Well its a matter of taste, and in that case I'd go with the HAF, too. I read some reviews about it out of interest, and its a really good case. And it has more than enough space.

Personally I just ordered a Cosmos S yesterday. Its big, it's stylish and for me, it looks way better than the HAF. It would even fit in your budget I think. I do not like Antec cases, they're just ugly in my eyes.


----------



## DarkEgo (Mar 29, 2009)

The HAF is definitely the way to go. It is much better then the Antec 1200, there is no competition.


----------



## SystemViper (Mar 29, 2009)

HAF too! +10


----------



## alexp999 (Mar 29, 2009)

Agree, have to get the HAF. I would, love my CM690.


----------



## exo17 (Mar 29, 2009)

Thanks for the input guys - will probably pick it up this week.
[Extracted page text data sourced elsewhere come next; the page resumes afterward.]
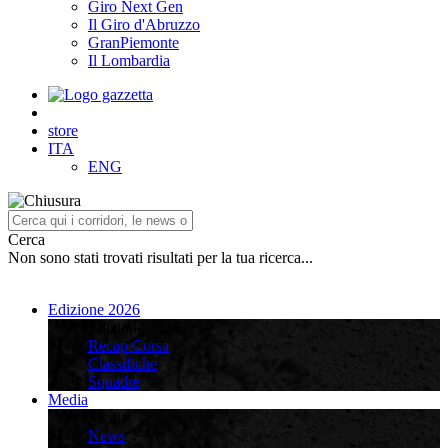
Giro Next Gen
Il Giro d'Abruzzo
GranPiemonte
Il Lombardia
store
ITA
ENG
Cerca
Non sono stati trovati risultati per la tua ricerca...
Edizione 2026
Edizione 2026
Recap Corsa
Classifiche
Squadre
Media
Media
News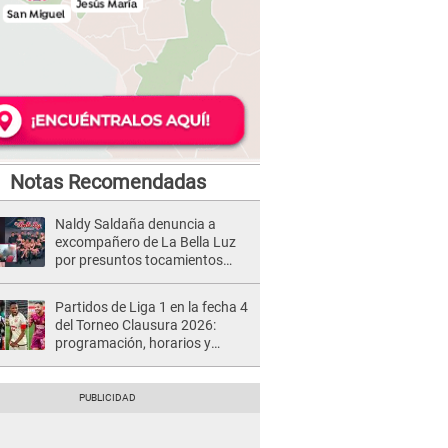
Notas Recomendadas
Naldy Saldaña denuncia a
excompañero de La Bella Luz
por presuntos tocamientos
indebidos e intento de besarla
Partidos de Liga 1 en la fecha 4
del Torneo Clausura 2026:
programación, horarios y
dónde ver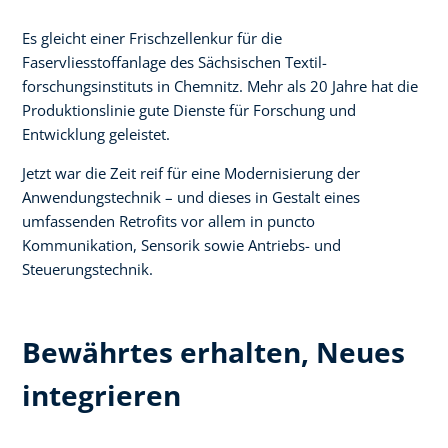
Es gleicht einer Frischzellenkur für die
Faservliesstoffanlage des Sächsischen Textil-
forschungsinstituts in Chemnitz. Mehr als 20 Jahre hat die
Produktionslinie gute Dienste für Forschung und
Entwicklung geleistet.
Jetzt war die Zeit reif für eine Modernisierung der
Anwendungstechnik – und dieses in Gestalt eines
umfassenden Retrofits vor allem in puncto
Kommunikation, Sensorik sowie Antriebs- und
Steuerungstechnik.
Bewährtes erhalten, Neues
integrieren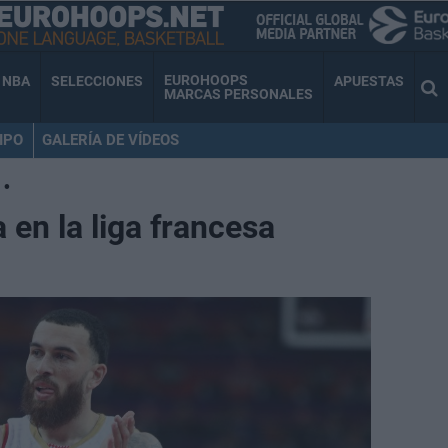
EUROHOOPS
NBA
SELECCIONES
APUESTAS
MARCAS PERSONALES
IPO
GALERÍA DE VÍDEOS
•
 en la liga francesa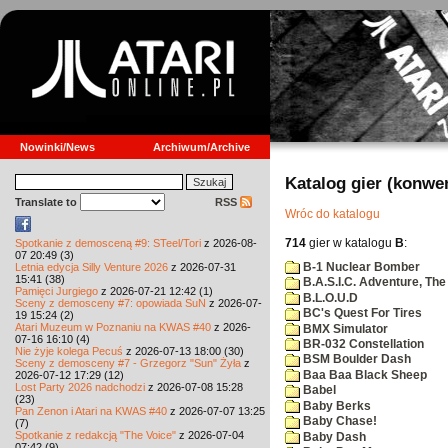
Nowinki/News
Archiwum/Archive
Katalog gier (konwe
Translate to
RSS
Wróc do katalogu
714
gier w katalogu
B
:
Spotkanie z demosceną #9: STeel/Tori
z 2026-08-
07 20:49 (3)
B-1 Nuclear Bomber
Letnia edycja Silly Venture 2026
z 2026-07-31
15:41 (38)
B.A.S.I.C. Adventure, The
Pamięci Jurgiego
z 2026-07-21 12:42 (1)
B.L.O.U.D
Sceny z demosceny #7: opowiada SuN
z 2026-07-
BC's Quest For Tires
19 15:24 (2)
Atari Muzeum w Poznaniu na KWAS #40
z 2026-
BMX Simulator
07-16 16:10 (4)
BR-032 Constellation
Nie żyje kolega Pecuś
z 2026-07-13 18:00 (30)
BSM Boulder Dash
Sceny z demosceny #7 - Grzegorz "Sun" Żyła
z
Baa Baa Black Sheep
2026-07-12 17:29 (12)
Lost Party 2026 nadchodzi
z 2026-07-08 15:28
Babel
(23)
Baby Berks
Pan Zenon i Atari na KWAS #40
z 2026-07-07 13:25
Baby Chase!
(7)
Spotkanie z redakcją "The Voice"
z 2026-07-04
Baby Dash
07:42 (9)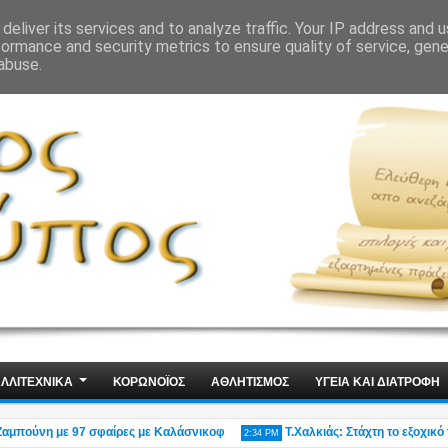
ΙΣ
ΤΕΧΝΟΛΟΓΙΑ
ΧΩΡΙΣ ΛΟΓΙΑ
deliver its services and to analyze traffic. Your IP address and 
formance and security metrics to ensure quality of service, gen
abuse.
ΛΛΙΤΕΧΝΙΚΑ
ΚΟΡΩΝΟΪΟΣ
ΑΘΛΗΤΙΣΜΟΣ
ΥΓΕΙΑ ΚΑΙ ΔΙΑΤΡΟΦΗ
πούνη με 97 σφαίρες με Καλάσνικοφ
Τ.Χαλκιάς: Στάχτη το εξοχικό του
2:34 PM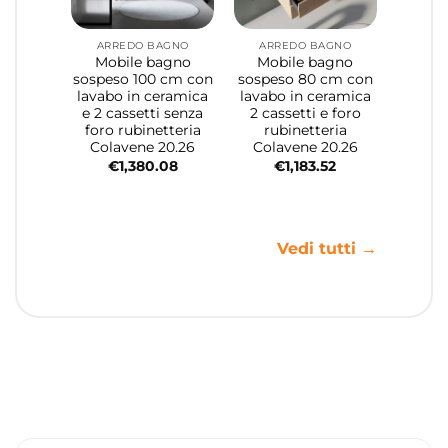
ARREDO BAGNO
ARREDO BAGNO
Mobile bagno
Mobile bagno
sospeso 100 cm con
sospeso 80 cm con
lavabo in ceramica
lavabo in ceramica
e 2 cassetti senza
2 cassetti e foro
foro rubinetteria
rubinetteria
Colavene 20.26
Colavene 20.26
€
1,380.08
€
1,183.52
Vedi tutti →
Do you suggest keeping the 230mm fan on the side or switch it with four 120mm fans?


----------



## MRCL (Mar 29, 2009)

exo17 said:


> Thanks for the input guys - will probably pick it up this week. Do you suggest keeping the 230mm fan on the side or switch it with four 120mm fans?



I suggest keeping the 230mm fan. Four 120mm ones would eventually move more air, but also be louder.


----------



## BumbleBee (Mar 29, 2009)

HAF 932. why do you guys say it's a non-water cooling case? you can mount 2x 120mm x 240mm on the side panel, 1x 120mm x 360mm on the top panel and 1x 120mm x 240mm on the bottom.


----------



## viczulis (Mar 29, 2009)

I have 4 900 cases and 1 - 1200 they are excellent cases but that Haf looks good too. 
Don't think you can go wrong on either.


----------



## MRCL (Mar 29, 2009)

BumbleBee said:


> HAF 932. why do you guys say it's a non-water cooling case? you can mount 2x 120mm x 240mm on the side panel, 1x 120mm x 360mm on the top panel and 1x 120mm x 240mm on the bottom.



I guess with all that mesh and perforated parts allowing for high airflow, it just screams for air cooling.

PS: Yum yum bumblebee bumblebee tuna...


----------



## BumbleBee (Mar 29, 2009)

MRCL said:


> I guess with all that mesh and perforated parts allowing for high airflow, it just screams for air cooling.
> 
> PS: Yum yum bumblebee bumblebee tuna...



dremel?

here is what the HAF 932 has over the Antec 1200



> * more 5.25" drive bays (who's really going to sacrifice a hard drive cage with a fan mount for more 5.25" bays?)
> * supports extended atx
> * tooless 5.25" bays, expansion slots and hard drive cage
> * more usb ports
> ...


----------



## BumbleBee (Mar 29, 2009)

you know whats funny? the HAF 932 is actually cheaper than the Storm Sniper in Canada, it's the opposite in America.


----------



## viczulis (Mar 29, 2009)

I like that the PSU can go up top or bottom.


----------



## LittleLizard (Mar 29, 2009)

the haf is better in almost all senses


----------



## vladmire (Apr 4, 2009)

HAF is a good choice or better.

-careful though, any of these cases are dust eaters...

I forgot the whole meaning but i hope this is the right one

HAF = High Air Flow
9 - 9 inches width
3 - 3 x 230mm fans
2 - 2 PSU Mount


----------